TASK TO CARRY OUT: Go through the material and copy every line in which "makšķernieku" appears.

MATERIAL FOR THE TASK:
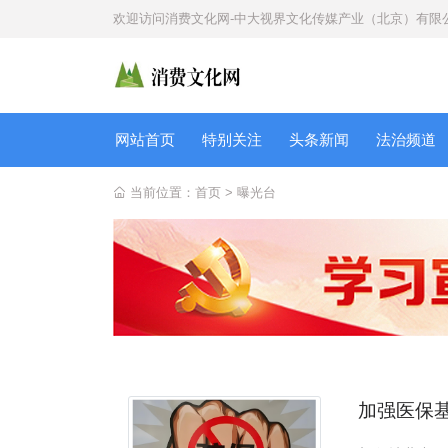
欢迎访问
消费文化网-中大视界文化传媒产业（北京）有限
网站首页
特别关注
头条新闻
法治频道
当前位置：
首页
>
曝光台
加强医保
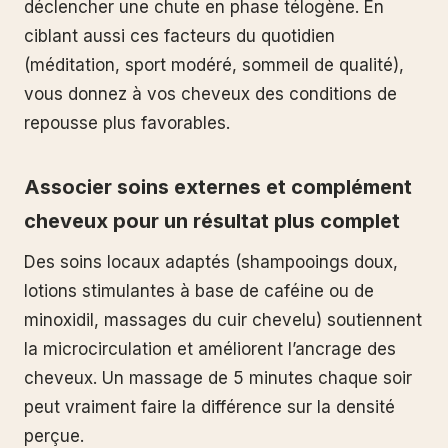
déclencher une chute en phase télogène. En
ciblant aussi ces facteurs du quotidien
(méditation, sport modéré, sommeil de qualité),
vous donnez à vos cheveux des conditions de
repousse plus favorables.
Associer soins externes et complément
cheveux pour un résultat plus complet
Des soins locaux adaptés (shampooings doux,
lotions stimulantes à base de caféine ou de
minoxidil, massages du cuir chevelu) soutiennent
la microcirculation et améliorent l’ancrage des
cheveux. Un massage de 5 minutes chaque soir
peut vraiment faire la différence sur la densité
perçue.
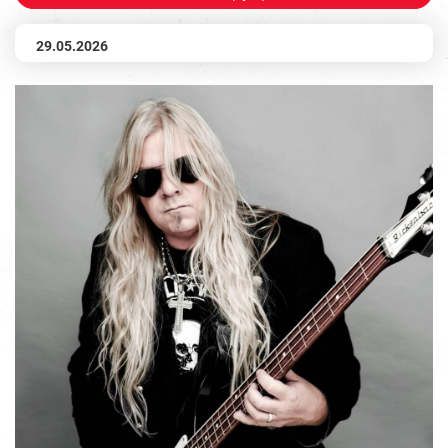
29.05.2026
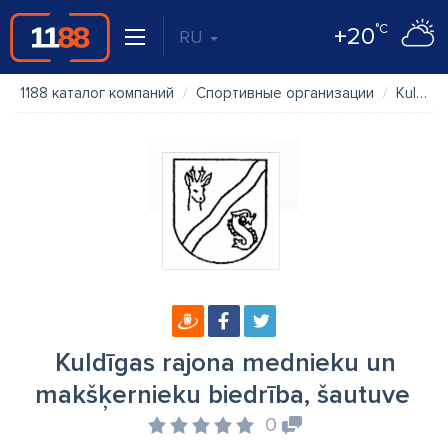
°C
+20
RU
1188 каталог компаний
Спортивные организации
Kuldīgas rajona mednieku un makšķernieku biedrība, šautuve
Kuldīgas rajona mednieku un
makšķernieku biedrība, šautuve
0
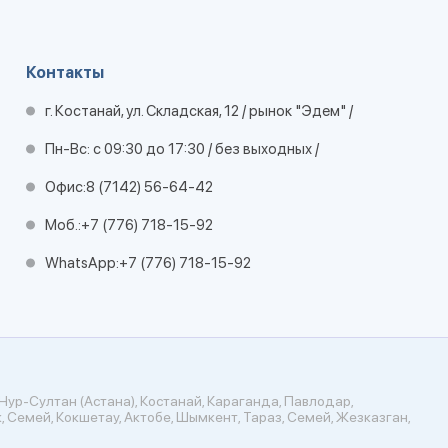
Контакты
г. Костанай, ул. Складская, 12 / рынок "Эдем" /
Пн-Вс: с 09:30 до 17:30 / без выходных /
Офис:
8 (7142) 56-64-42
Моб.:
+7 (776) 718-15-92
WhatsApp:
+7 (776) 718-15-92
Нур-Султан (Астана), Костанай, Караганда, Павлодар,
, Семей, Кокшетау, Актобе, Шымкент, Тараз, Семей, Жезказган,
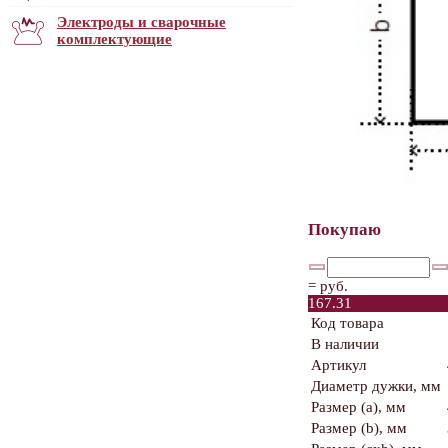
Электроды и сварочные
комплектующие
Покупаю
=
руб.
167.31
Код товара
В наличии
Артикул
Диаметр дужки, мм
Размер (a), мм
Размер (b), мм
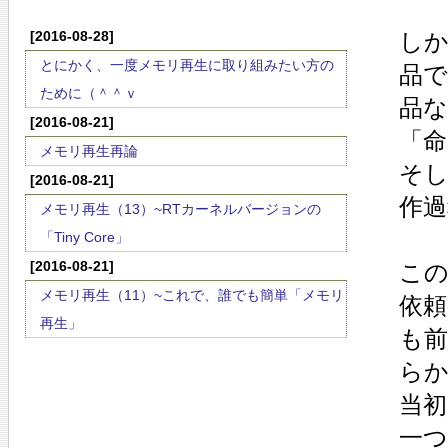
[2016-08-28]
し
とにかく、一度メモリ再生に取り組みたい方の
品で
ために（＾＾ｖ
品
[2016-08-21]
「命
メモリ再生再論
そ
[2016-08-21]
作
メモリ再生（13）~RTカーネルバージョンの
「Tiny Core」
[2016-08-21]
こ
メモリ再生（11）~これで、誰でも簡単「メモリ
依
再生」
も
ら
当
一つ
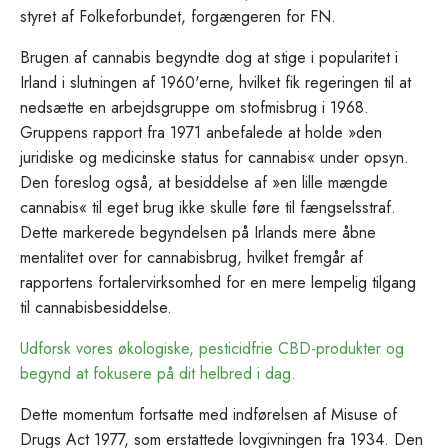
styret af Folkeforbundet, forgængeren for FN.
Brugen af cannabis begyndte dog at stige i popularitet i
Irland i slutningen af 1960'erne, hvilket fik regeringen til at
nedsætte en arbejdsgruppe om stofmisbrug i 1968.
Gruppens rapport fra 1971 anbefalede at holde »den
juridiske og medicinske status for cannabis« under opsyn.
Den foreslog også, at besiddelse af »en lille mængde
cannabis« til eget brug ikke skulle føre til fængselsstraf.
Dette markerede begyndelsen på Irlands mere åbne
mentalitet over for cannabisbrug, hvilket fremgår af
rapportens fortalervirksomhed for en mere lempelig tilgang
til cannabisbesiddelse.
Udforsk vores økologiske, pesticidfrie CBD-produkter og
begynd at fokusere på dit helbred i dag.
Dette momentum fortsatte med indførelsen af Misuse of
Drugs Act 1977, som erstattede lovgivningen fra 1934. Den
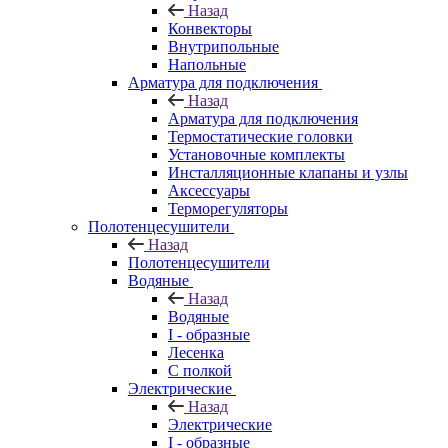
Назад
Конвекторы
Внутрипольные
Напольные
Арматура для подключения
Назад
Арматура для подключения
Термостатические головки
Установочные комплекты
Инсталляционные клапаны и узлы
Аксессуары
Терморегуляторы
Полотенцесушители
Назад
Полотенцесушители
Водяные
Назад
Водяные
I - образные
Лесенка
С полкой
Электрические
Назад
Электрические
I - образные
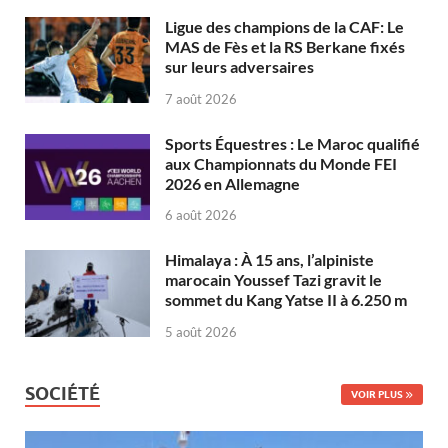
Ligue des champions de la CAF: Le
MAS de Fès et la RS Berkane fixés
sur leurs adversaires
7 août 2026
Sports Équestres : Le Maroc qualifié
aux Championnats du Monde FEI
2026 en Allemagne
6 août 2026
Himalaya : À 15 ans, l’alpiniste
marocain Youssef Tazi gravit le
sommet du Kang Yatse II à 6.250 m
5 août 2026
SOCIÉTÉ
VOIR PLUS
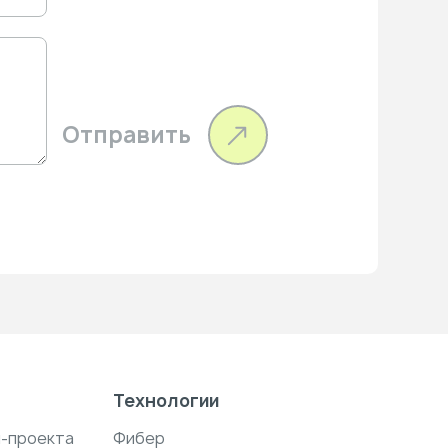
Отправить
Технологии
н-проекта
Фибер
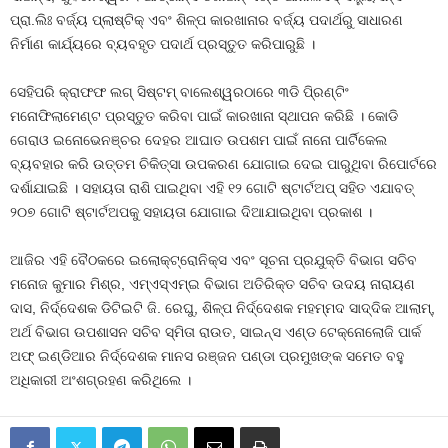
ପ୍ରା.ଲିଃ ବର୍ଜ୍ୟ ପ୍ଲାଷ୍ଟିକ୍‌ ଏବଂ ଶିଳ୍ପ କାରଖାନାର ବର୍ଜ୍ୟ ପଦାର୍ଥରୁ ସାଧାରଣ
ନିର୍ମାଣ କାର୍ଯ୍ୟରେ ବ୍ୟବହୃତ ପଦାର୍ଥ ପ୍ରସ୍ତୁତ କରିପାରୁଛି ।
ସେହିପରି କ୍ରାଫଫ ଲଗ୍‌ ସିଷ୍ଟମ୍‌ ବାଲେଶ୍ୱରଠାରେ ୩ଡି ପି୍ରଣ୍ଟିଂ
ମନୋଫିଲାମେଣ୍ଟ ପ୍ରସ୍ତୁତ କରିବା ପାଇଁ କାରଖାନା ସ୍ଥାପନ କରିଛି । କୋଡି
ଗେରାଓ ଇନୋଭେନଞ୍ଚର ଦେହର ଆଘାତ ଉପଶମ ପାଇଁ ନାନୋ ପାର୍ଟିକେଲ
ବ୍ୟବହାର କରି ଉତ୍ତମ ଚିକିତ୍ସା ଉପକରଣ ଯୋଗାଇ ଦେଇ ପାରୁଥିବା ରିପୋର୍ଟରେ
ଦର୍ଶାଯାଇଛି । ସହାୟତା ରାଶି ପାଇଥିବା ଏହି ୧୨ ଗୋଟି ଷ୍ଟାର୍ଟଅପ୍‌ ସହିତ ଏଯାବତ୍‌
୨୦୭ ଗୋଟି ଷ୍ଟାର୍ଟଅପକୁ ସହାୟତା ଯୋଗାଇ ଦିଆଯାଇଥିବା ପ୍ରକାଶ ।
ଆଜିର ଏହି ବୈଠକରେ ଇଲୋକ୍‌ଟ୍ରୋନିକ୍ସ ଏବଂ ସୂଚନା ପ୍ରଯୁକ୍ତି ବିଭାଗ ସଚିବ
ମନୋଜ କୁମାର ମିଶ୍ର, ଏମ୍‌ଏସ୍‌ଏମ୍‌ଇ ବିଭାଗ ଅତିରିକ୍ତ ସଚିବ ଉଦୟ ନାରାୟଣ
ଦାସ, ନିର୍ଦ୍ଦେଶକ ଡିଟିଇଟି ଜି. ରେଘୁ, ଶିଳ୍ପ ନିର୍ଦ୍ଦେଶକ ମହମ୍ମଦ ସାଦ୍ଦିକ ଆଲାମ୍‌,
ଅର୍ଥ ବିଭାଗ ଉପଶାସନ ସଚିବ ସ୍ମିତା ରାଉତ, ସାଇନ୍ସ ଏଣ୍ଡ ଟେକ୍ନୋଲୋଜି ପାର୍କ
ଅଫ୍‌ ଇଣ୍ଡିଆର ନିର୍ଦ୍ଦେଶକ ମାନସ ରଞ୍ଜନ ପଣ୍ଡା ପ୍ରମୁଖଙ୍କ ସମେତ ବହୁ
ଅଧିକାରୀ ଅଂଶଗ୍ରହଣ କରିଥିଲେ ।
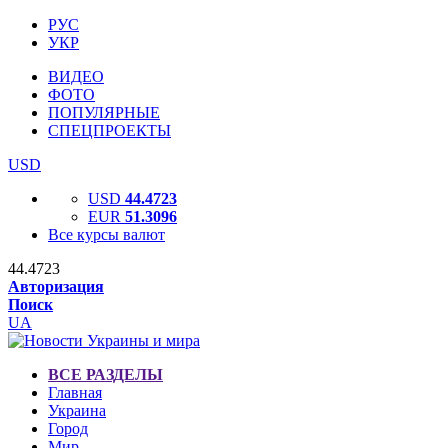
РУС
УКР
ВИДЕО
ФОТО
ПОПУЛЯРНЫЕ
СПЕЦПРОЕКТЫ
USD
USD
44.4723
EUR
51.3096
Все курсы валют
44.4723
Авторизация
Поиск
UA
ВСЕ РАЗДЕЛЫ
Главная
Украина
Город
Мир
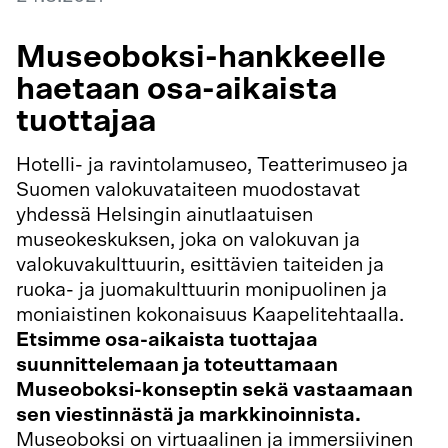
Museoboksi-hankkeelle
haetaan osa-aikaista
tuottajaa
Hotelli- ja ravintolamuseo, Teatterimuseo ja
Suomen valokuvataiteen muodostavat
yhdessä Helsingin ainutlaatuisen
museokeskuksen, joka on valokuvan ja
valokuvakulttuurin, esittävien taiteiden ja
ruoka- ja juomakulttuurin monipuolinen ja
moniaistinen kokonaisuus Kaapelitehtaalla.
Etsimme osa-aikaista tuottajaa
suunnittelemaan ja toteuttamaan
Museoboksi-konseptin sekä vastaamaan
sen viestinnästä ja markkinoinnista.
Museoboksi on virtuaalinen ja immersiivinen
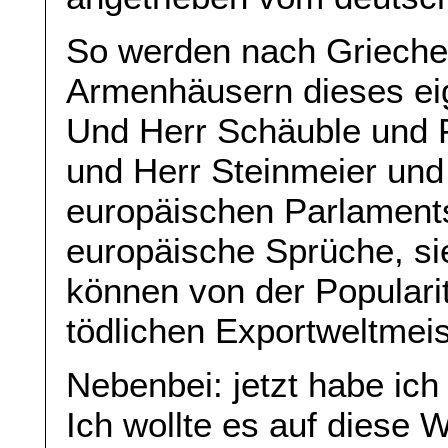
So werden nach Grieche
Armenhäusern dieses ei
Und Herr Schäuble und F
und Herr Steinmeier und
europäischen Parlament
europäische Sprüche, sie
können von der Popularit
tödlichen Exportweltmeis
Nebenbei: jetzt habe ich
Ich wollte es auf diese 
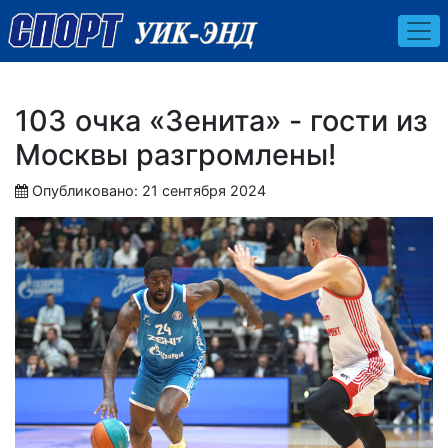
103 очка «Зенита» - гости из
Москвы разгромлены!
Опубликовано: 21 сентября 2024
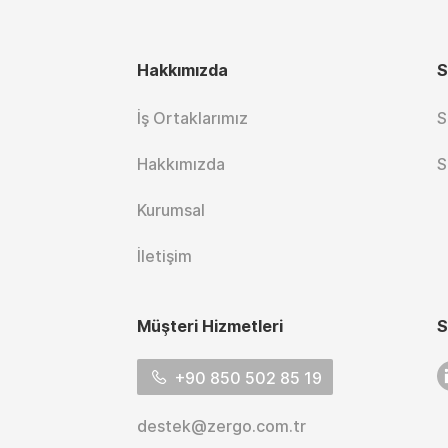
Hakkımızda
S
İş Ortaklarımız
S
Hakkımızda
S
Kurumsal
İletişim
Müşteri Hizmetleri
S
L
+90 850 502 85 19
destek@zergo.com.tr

PROBLEM SOLUTION:
Kuldīgas rajona mednieku un makšķernieku biedrība, šautuve
makšķernieku biedrība, šautuve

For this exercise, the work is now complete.